It's a good question which shows you've gaining some intuition for what is good/bad programming. There is nothing wrong with doing what you describe: I mean it will work, and work well for some people.
But, in my experience, whilst it's easy for trivial stuff, once the application gets long and busy things get tricky to maintain. I think the programming principle violated is called something like maintaining a separation of concerns.
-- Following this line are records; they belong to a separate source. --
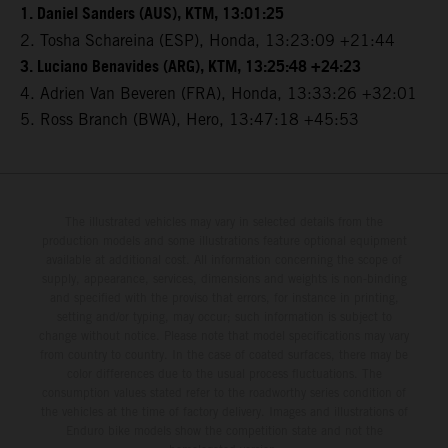
1. Daniel Sanders (AUS), KTM, 13:01:25
2. Tosha Schareina (ESP), Honda, 13:23:09 +21:44
3. Luciano Benavides (ARG), KTM, 13:25:48 +24:23
4. Adrien Van Beveren (FRA), Honda, 13:33:26 +32:01
5. Ross Branch (BWA), Hero, 13:47:18 +45:53
The illustrated vehicles may vary in selected details from the
production models and some illustrations feature optional equipment
available at additional cost. All information concerning the scope of
supply, appearance, services, dimensions and weights is non-binding
and specified with the proviso that errors, for instance in printing,
setting and/or typing, may occur; such information is subject to
change without notice. Please note that model specifications may vary
from country to country. In the case of coated surfaces, there may be
color differences due to the usual process fluctuations. The
consumption values stated refer to the roadworthy series condition of
the vehicles at the time of factory delivery. Images and illustrations of
Enduro bike models show the competition state and not the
The problem is you are writing code which must respect two scopes at once: the server and the client; it's always easier to focus on one at a time.
One way to quickly simplify the problem is to write a pure javascript routine which is then called with server generated data.
That might go something like:
// a pure js function
function render_rating(elid, rating){
$elid.raty({readOnly: true, score: rating/100 * 5})
}
And list all the invocations neatly someplace else:
<script type="text/javascript">
// server generates a list of function calls which render the ratings client side
{% for review in reviews %}
render_rating('#{{review.id}}-starrating', {{review.rating}});
{% endfor %}
</script>
The idea is to separate the code into two distinct fragments so it is clear "this is stuff that happens on the client", and "this is stuff that happens on the server".
When the javascript routines get long and complex (like ajax applications) this kind of thinking makes it much easier to create static (cachable) javascripts which can be called by serverside generated data embedded into html and, as things get even more advanced, invoked by other js routines which are acting on data returned by ajax api calls.